When employees are ill or injured, things just don’t get done. Corners start to get cut. Staff wellbeing suffers, activity dips, productivity takes a dive, culture sours and people start to disengage from their work. Often, employees resign. The remaining employees are overloaded with work to compensate. They become stressed and disengaged. The cycle continues.

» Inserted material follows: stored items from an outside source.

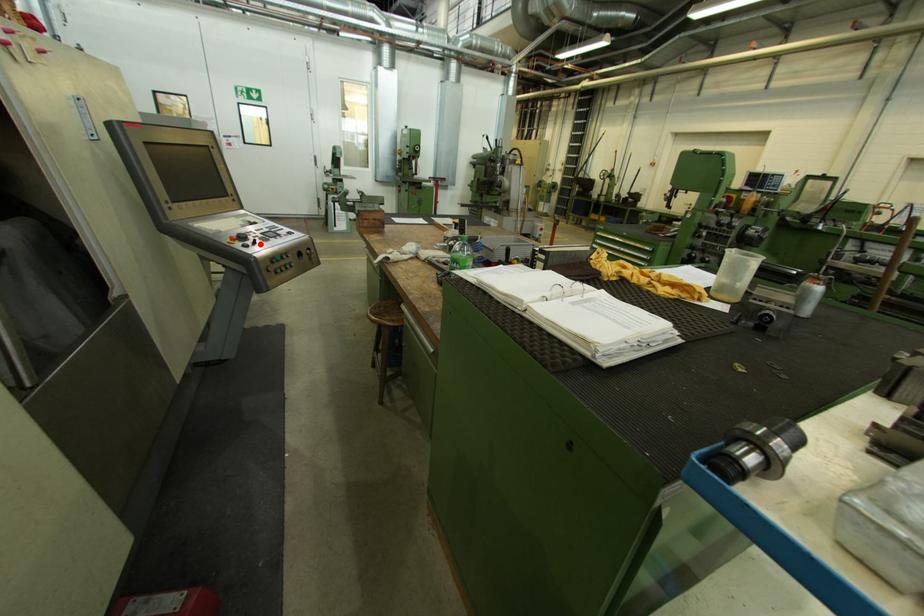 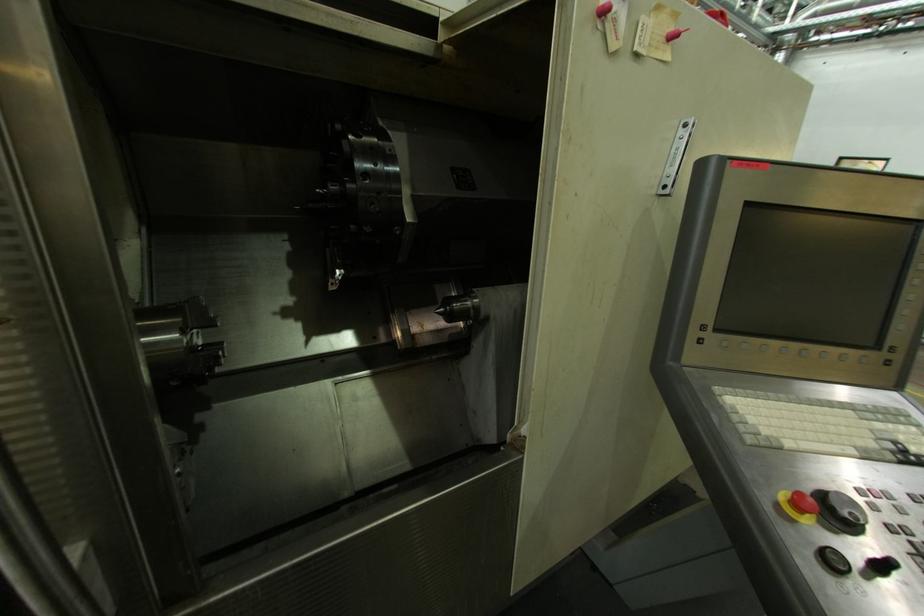 Locate, in the second image, the point that corresponds to the highlighted location in the first image.

(888, 569) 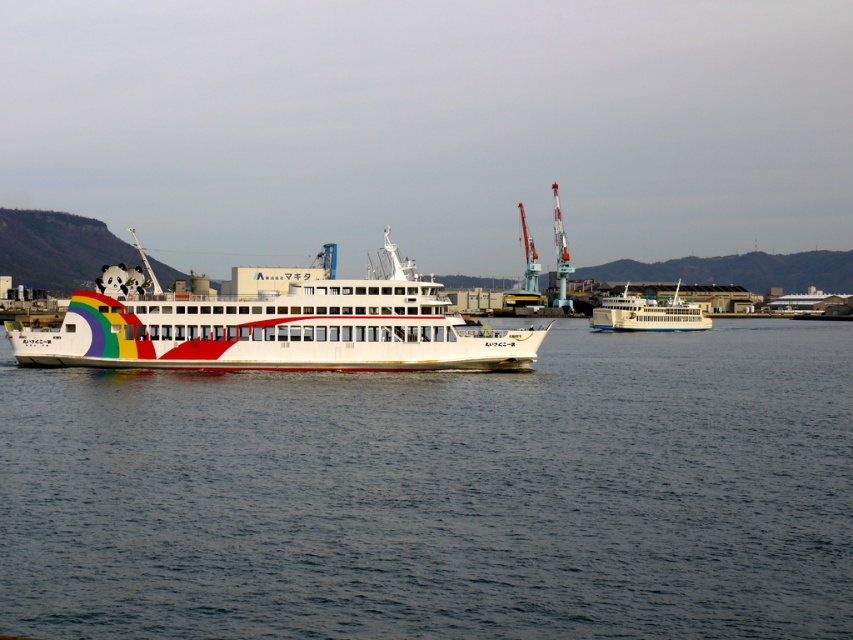 Between clear blue water at center and white glossy ferry at center, which one is positioned lower?

clear blue water at center

Is clear blue water at center wider than white glossy ferry at center?

Indeed, clear blue water at center has a greater width compared to white glossy ferry at center.

Which is in front, point (248, 612) or point (700, 314)?

Positioned in front is point (248, 612).

The image size is (853, 640). What are the coordinates of `clear blue water at center` in the screenshot? It's located at (440, 493).

Does rainbow painted ship at center appear on the right side of white glossy ferry at center?

Incorrect, rainbow painted ship at center is not on the right side of white glossy ferry at center.

Who is lower down, rainbow painted ship at center or white glossy ferry at center?

white glossy ferry at center

Is point (109, 307) in front of point (695, 321)?

Yes, point (109, 307) is in front of point (695, 321).

Where is `rainbow painted ship at center`? Image resolution: width=853 pixels, height=640 pixels. rainbow painted ship at center is located at coordinates (270, 326).

Does clear blue water at center have a greater height compared to rainbow painted ship at center?

No.

Can you confirm if clear blue water at center is bigger than rainbow painted ship at center?

No, clear blue water at center is not bigger than rainbow painted ship at center.

Image resolution: width=853 pixels, height=640 pixels. I want to click on clear blue water at center, so click(440, 493).

In order to click on clear blue water at center in this screenshot , I will do `click(440, 493)`. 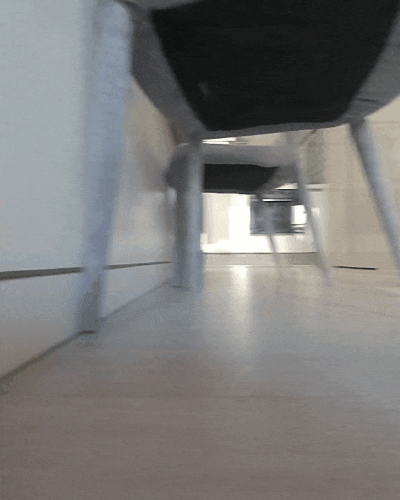 The height and width of the screenshot is (500, 400). In order to click on baseboard in this screenshot , I will do `click(31, 285)`, `click(63, 367)`. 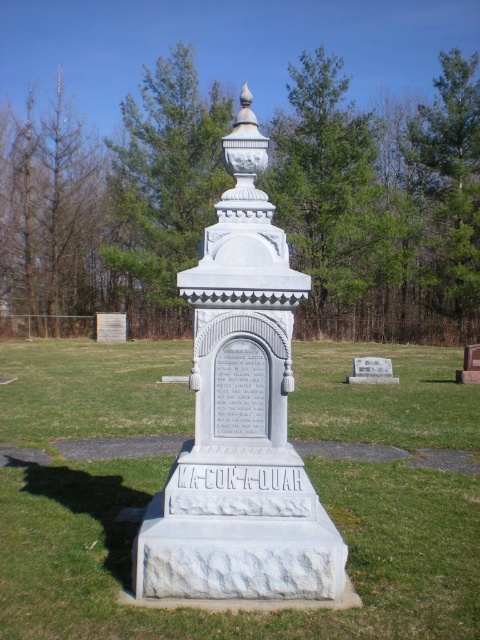 Which is in front, point (87, 349) or point (276, 579)?

Point (276, 579)

Image resolution: width=480 pixels, height=640 pixels. What do you see at coordinates (240, 612) in the screenshot?
I see `green grass at center` at bounding box center [240, 612].

Image resolution: width=480 pixels, height=640 pixels. What do you see at coordinates (240, 612) in the screenshot?
I see `green grass at center` at bounding box center [240, 612].

Locate an element on the screen. green grass at center is located at coordinates (240, 612).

It’s no surprise that if you asked any business owner or manager whether they want to keep staff safe and healthy, their answer would be a resounding ‘of course!’ However, the reality is staff health and safety often takes a backseat to other business priorities because the perceived time and cost is too high. What’s important for businesses to understand is that these two priorities are not mutually exclusive; in fact, numerous studies have proven that safe and healthy staff lead to a healthier bottom line.

The health and safety ROI

According to research conducted by NSW Government, businesses that invest in the health and safety of staff see an increase in productivity, morale and engagement. The study found that small to medium sized businesses are $100,000 better off over a five year period than businesses with unhealthy staff. In fact, effective workplace health and safety strategies produced a cash return of $3-$6 for every $1 invested.

Staff retention

There’s also a big payoff in terms of staff retention. Employees are expecting more from companies in terms of staff wellbeing initiatives, parental pay, flexible work and more. Last year Medibank and Deloitte launched the Wellbeing@Work index to give staff of SMEs around the country a chance to rate their companies on ‘soft’ measures (including culture, employees’ sense of meaning at work and diversity) as job seekers increasingly look at these factors when assessing potential employers. Indeed, a recent Gallup study found that well over half of millennials (57 per cent) say that work-life balance and staff wellbeing in a job are “very important” to them.

It’s clear that a strategy for health and safety can improve the profitability of your business, so how do you go about putting it in place?

Ways to build a strong safety culture

If you want to reap the financial benefits of a safe workplace but don’t have the resources of a large organisation, focus on getting the following basics right:

  • Implement a secure and comprehensive system to record and report hazards, risks and incidents.
  • Cultivate a culture of staff wellbeing and safety through a formal induction of new staff and formal training for all.
  • Encourage a “safety first” mentality through strong leadership and communication.
  • Develop clear communications about what good and behaviours look like in the workplace.
  • If injury occurs, have a clear and transparent process to deal with any resulting claims.